И вдруг, когда в его повествовании зашла речь о ремне, который приносил более ощутимые результаты, чем употребляемая до этого ветка дерева, так что жертве, почти обезумевшей от боли, почти удалось освободиться, свершилось чудо: Франс прижался к Н. всем телом, будто хотел сказать, что никогда его не покинет, будто он одним махом обрел и Бога, и убежавшего в море братика, он с криком выстрелил своей горячей «Святой Жидкостью» аж до собственного лба и волос, а потом, еще с час неподвижно лежал, все еще прижавшись всем телом к Н.

— Вот видишь, — сказал я, — кто умеет играть на рояле, того бабы любят.

— Чего?

— Не обращай внимания, — ответил я.

Значит, все теперь снова было в порядке. Прочь недовольство, досада и напряжение. Более того: они уже думали пожениться и искали жилье побольше, чтобы, значит, жить вместе. Не мог бы я позвонить, если мне вдруг попадется что-нибудь подходящее в Амстердаме, потому что они могут переехать и поселиться здесь.

«Ах, вот как, пожениться надумали, да?», подумал я. «Только твоего пилотика ожидает по программе совсем другой жених, совсем не ты». Я ответил, что буду присматриваться, и если мне попадется подходящее жилье, обязательно сообщу, и они непременно должны зайти к нам в гости. Может быть, «если Вими будет не против», они могли бы остаться у нас ночевать. Ревизм наконец-то достигнет уровня полного развития и, зародившись в амстердамской смиренной конуре, отправится во всемирное святое победное шествие.

И вновь прошло несколько недель, а Герард Н. не показывался. Постепенно, по прошествии двух, трех месяцев, мне все это стало казаться странным. Неужели Рассказ Об Истязаемом Морском Разведчике в Шапочке потерял свое магическое действие и счастье Герарда Н. испарилось, учитывая его бесталанность в сочинительстве? Иногда я думал, что пора написать ему, но так этого и не сделал.

Месяцев через пять после нашей последней встречи я случайно столкнулся с ним на центральной площади в Амстердаме, в субботу после обеда, мы оба прогуливались вдоль высеченной на стенах Национального Музея «прозы морских змей». Он потолстел, лицо его припухло, он выглядел, как человек, который плохо следит за собой, плохо питается и редко выходит на улицу. Я сразу почувствовал, что Любовь его оставила.

— Пошли к нам? — спросил я. — Я куплю выпить, только чего-нибудь не очень дорогого. Или у тебя с собой много денег?

— Можно и дорогого, — ответил Н., — но я ведь все равно не пью.

Глубокая грусть в его голосе заставила умолкнуть поднявшуюся во мне жадность.

Дома он сразу начал свой рассказ, без единого вопроса с моей стороны:

— Такой вот крэш,[250] да…

Я не понял сперва, о чем речь, и ему пришлось объяснить. Недели через три после нашей прошлой встречи Франсик разбился вдребезги где-то под Дрентом. Как же это произошло? Тайна, покрытая мраком.

— Он слишком поздно катапультировался, чтобы не дать машине упасть на какую-нибудь школу или деревеньку? — спросил я, потому что так можно было найти хоть какую-то причину, можно было объявить его героем, с венком от школы или муниципального управления на могилке.

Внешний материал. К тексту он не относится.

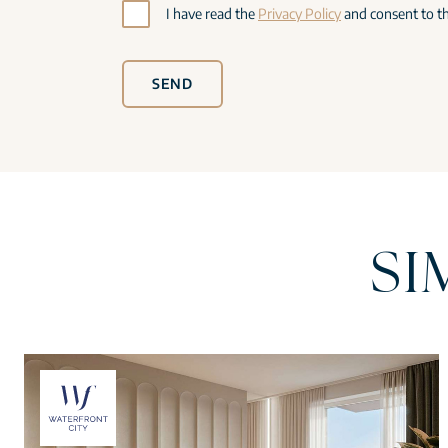
I have read the
Privacy Policy
and consent to th
SEND
SI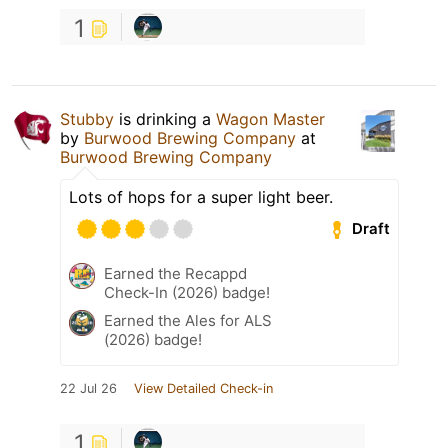
1
Stubby
is drinking a
Wagon Master
by
Burwood Brewing Company
at
Burwood Brewing Company
Lots of hops for a super light beer.
Draft
Earned the Recappd
Check-In (2026) badge!
Earned the Ales for ALS
(2026) badge!
22 Jul 26
View Detailed Check-in
1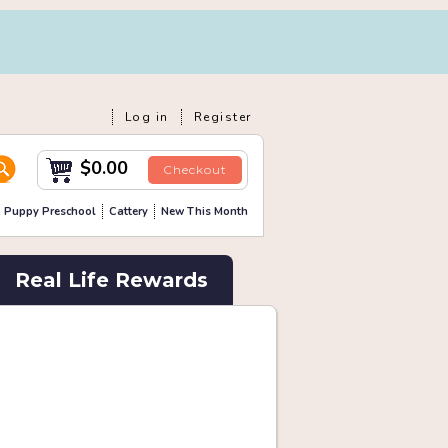
Log in
Register
$0.00
Checkout
Puppy Preschool
Cattery
New This Month
Real Life Rewards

Нет, ничего подобного, потому что на протяжении многих километров под ним была дикая, необжитая местность. К тому же он даже не пытался катапультироваться.

Н. еще повезло, что он узнал о его смерти, поскольку газеты он покупал нерегулярно. Затем ему пришлось самому выяснять подробности погребения, потому что, как оказалось, о церемонии извещали частными приглашениями: по крайней мере, он не нашел и следа объявления в газетах.

— Хоронили с воинскими почестями? — жадно спросил я.

— Нет, в обычном порядке, как частное лицо, через погребальную контору.

Сперва он не решался пойти, но потом, в час прощания с телом ринулся туда в панике, без всяких вопросов миновал привратника и зашел наудачу в комнату, где — просто с ума сойти — также лежал под стеклом совсем молодой мальчик, вокруг него стояли люди, но это был не Франс, нет. Он бросился вон из комнаты, почти сбив с ног прислугу с подносом, уставленным чашками с чаем.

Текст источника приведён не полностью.